Fincra, the Nigerian payments infrastructure company has secured a Payment Service Provider Licence (Enhanced Category) from the Bank of Ghana, connecting it directly to the country’s financial system and allowing it to process local transactions.
What the Licence Actually Unlocks
The Enhanced Payment Service Provider (EPSP) designation confers specific, regulated operating rights that fundamentally change what Fincra can do inside Ghana.
The licence allows Fincra to collect payments from customers in Ghana, process transactions locally, and receive money sent into the country in Ghanaian cedis.
In practical terms, that means three things. First, merchants using Fincra’s platform can now accept payments directly through local channels such as MTN MoMo, Telecel, AirtelTigo, and local bank transfers.
Second, global remittance operators can terminate inbound transfers directly into local accounts and mobile wallets without intermediation — faster delivery, cleaner execution, fewer handoff delays.
Third, the licence supports automated B2B payments by allowing companies to create local collection accounts in cedis and automatically reconcile incoming payments.
All of this runs through a single API integration.
One Licence, One Strategy
The approval comes two months after Fincra obtained a Payment Service Provider licence in Canada, and builds on what CEO Wole Ayodele has framed as his core thesis: that Africa’s next fintech chapter will be won not through hype, but through licensed, regulated infrastructure that can move money at scale.
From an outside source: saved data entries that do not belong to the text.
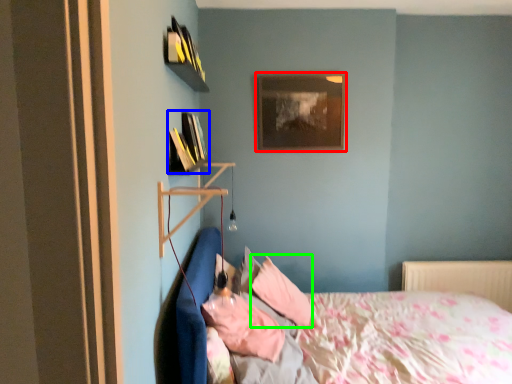 Question: Considering the real-world distances, which object is farthest from picture frame (highlighted by a red box)? book (highlighted by a blue box) or pillow (highlighted by a green box)?

Choices:
 (A) book
 (B) pillow

Answer: (B) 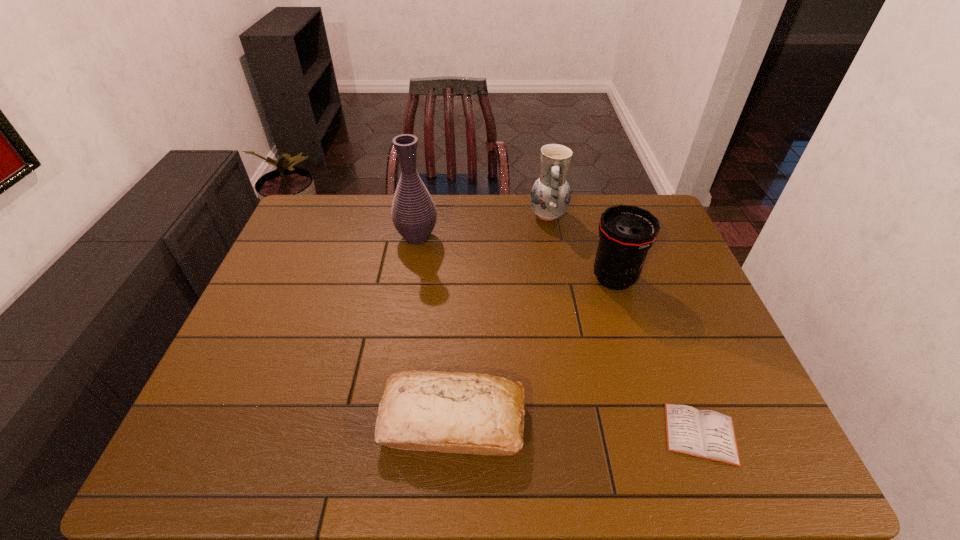 Identify the location of object located in the near right corner section of the desktop. The width and height of the screenshot is (960, 540). (706, 434).

In the image, there is a desktop. Where is `free space at the far edge`? The height and width of the screenshot is (540, 960). free space at the far edge is located at coordinates (572, 231).

This screenshot has width=960, height=540. I want to click on vacant space at the near edge, so click(390, 465).

You are a GUI agent. You are given a task and a screenshot of the screen. Output one action in this format:
    pyautogui.click(x=<x>, y=<y>)
    Task: Click on the vacant space at the left edge
    Image resolution: width=960 pixels, height=540 pixels.
    Given the screenshot: What is the action you would take?
    pyautogui.click(x=243, y=421)

The image size is (960, 540). Identify the location of free space at the right edge of the desktop. (662, 276).

Image resolution: width=960 pixels, height=540 pixels. Identify the location of vacant area at the near right corner of the desktop. (758, 440).

Identify the location of free space that is in between the shortest object and the bread. pos(577,427).

I want to click on vacant point located between the telephoto lens and the tallest object, so click(516, 258).

Where is `free space between the shortest object and the second shortest object`? free space between the shortest object and the second shortest object is located at coordinates (577, 427).

This screenshot has height=540, width=960. I want to click on vacant area that lies between the third nearest object and the vase, so click(x=516, y=258). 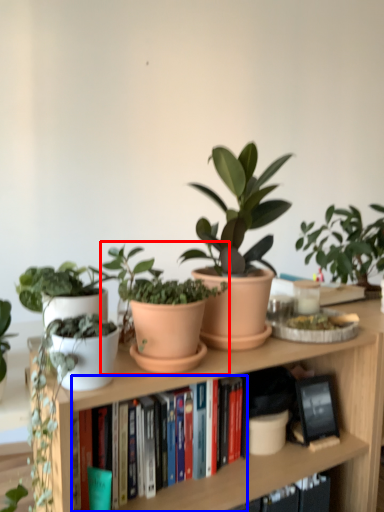 Question: Which object is closer to the camera taking this photo, houseplant (highlighted by a red box) or book (highlighted by a blue box)?

Choices:
 (A) houseplant
 (B) book

Answer: (A) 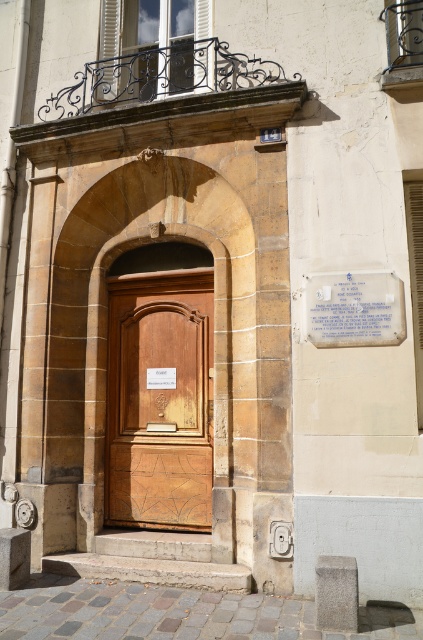 Can you confirm if wooden carved door at center is thinner than white paper plaque at upper right?

No, wooden carved door at center is not thinner than white paper plaque at upper right.

From the picture: Can you confirm if wooden carved door at center is positioned below white paper plaque at upper right?

Yes.

Who is more forward, (x=181, y=520) or (x=343, y=330)?

Point (x=343, y=330) is more forward.

At what (x,y) coordinates should I click in order to perform the action: click on wooden carved door at center. Please return your answer as a coordinate pair (x, y). The width and height of the screenshot is (423, 640). Looking at the image, I should click on (159, 400). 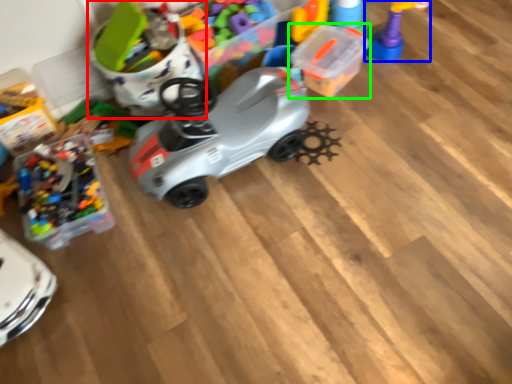 Question: Based on their relative distances, which object is nearer to toy (highlighted by a red box)? Choose from toy (highlighted by a blue box) and toy (highlighted by a green box).

Choices:
 (A) toy
 (B) toy

Answer: (B)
The strategy is expansionist but deliberate — enter markets through compliance, then compete on execution. Fincra already supports transactions in over 30 currencies across 150 countries, and has been stacking licences across the continent. Earlier, the company secured a payment provider licence in South Africa in collaboration with Nedbank.
Why Ghana, Why Now
Ghana’s digital payments ecosystem has matured considerably, but that maturity has exposed gaps rather than closed them. Enterprise-scale payment aggregation and inbound transfers have remained fragmented — workable for local players but difficult for the cross-border operators and global platforms trying to plug in cleanly.
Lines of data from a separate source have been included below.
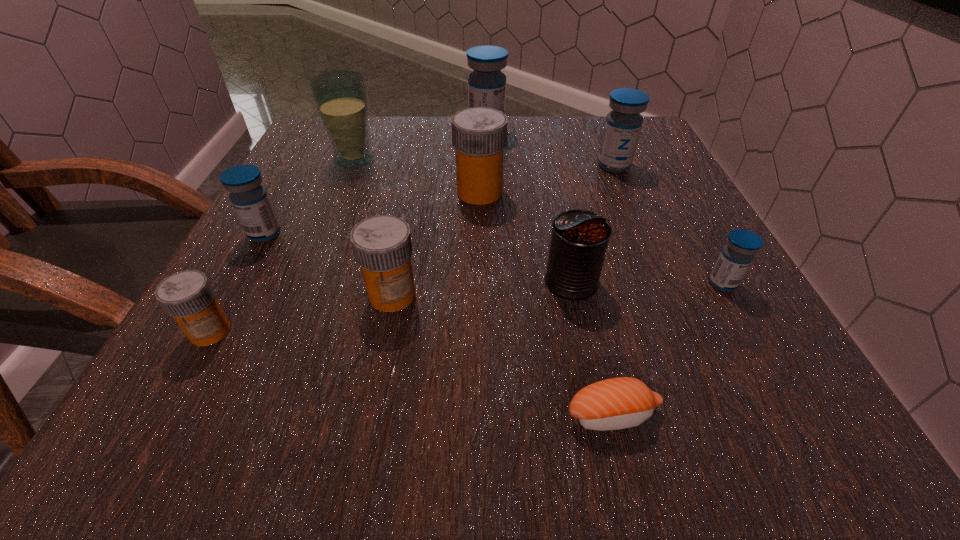 Locate an element on the screen. object situated at the near edge is located at coordinates (617, 403).

At what (x,y) coordinates should I click in order to perform the action: click on glass that is positioned at the left edge. Please return your answer as a coordinate pair (x, y). This screenshot has width=960, height=540. Looking at the image, I should click on (340, 96).

This screenshot has height=540, width=960. Find the location of `object positioned at the far left corner`. object positioned at the far left corner is located at coordinates (340, 96).

Find the location of a particular element. The width and height of the screenshot is (960, 540). object that is at the far right corner is located at coordinates (623, 124).

In order to click on free space at the far edge in this screenshot , I will do `click(508, 124)`.

Locate an element on the screen. Image resolution: width=960 pixels, height=540 pixels. vacant region at the near edge of the desktop is located at coordinates (489, 414).

In the image, there is a desktop. Identify the location of vacant space at the left edge. (303, 212).

At what (x,y) coordinates should I click in order to perform the action: click on free space at the right edge of the desktop. Please return your answer as a coordinate pair (x, y). Looking at the image, I should click on (729, 368).

You are a GUI agent. You are given a task and a screenshot of the screen. Output one action in this format:
    pyautogui.click(x=<x>, y=<y>)
    Task: Click on the free space at the near right corner
    
    Given the screenshot: What is the action you would take?
    pyautogui.click(x=735, y=393)

You are a GUI agent. You are given a task and a screenshot of the screen. Output one action in this format:
    pyautogui.click(x=<x>, y=<y>)
    Task: Click on the free space between the fourth farthest medicine and the ninth object from left to right
    The image size is (960, 540).
    Given the screenshot: What is the action you would take?
    pyautogui.click(x=440, y=200) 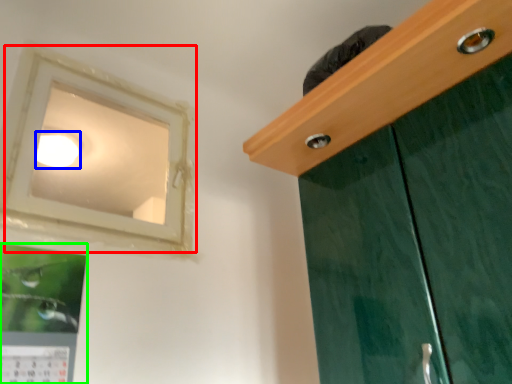 Question: Which is farther away from window (highlighted by a red box)? lighting (highlighted by a blue box) or picture frame (highlighted by a green box)?

Choices:
 (A) lighting
 (B) picture frame

Answer: (B)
“Getting the green light from the Bank of Ghana means we can finally give our merchants a direct, high-speed rail into this market,” Ayodele said. “Whether a business needs to collect mobile money locally, or a global platform needs to drop remittances directly into Ghanaian bank accounts, we are removing the friction.”
The Infrastructure Play
What Fincra is building is less a consumer product and more a financial operating system for the continent. The licence-stacking approach — Nigeria, South Africa, Canada, now Ghana — is positioning the company as the connective tissue between African markets and the global businesses trying to reach them.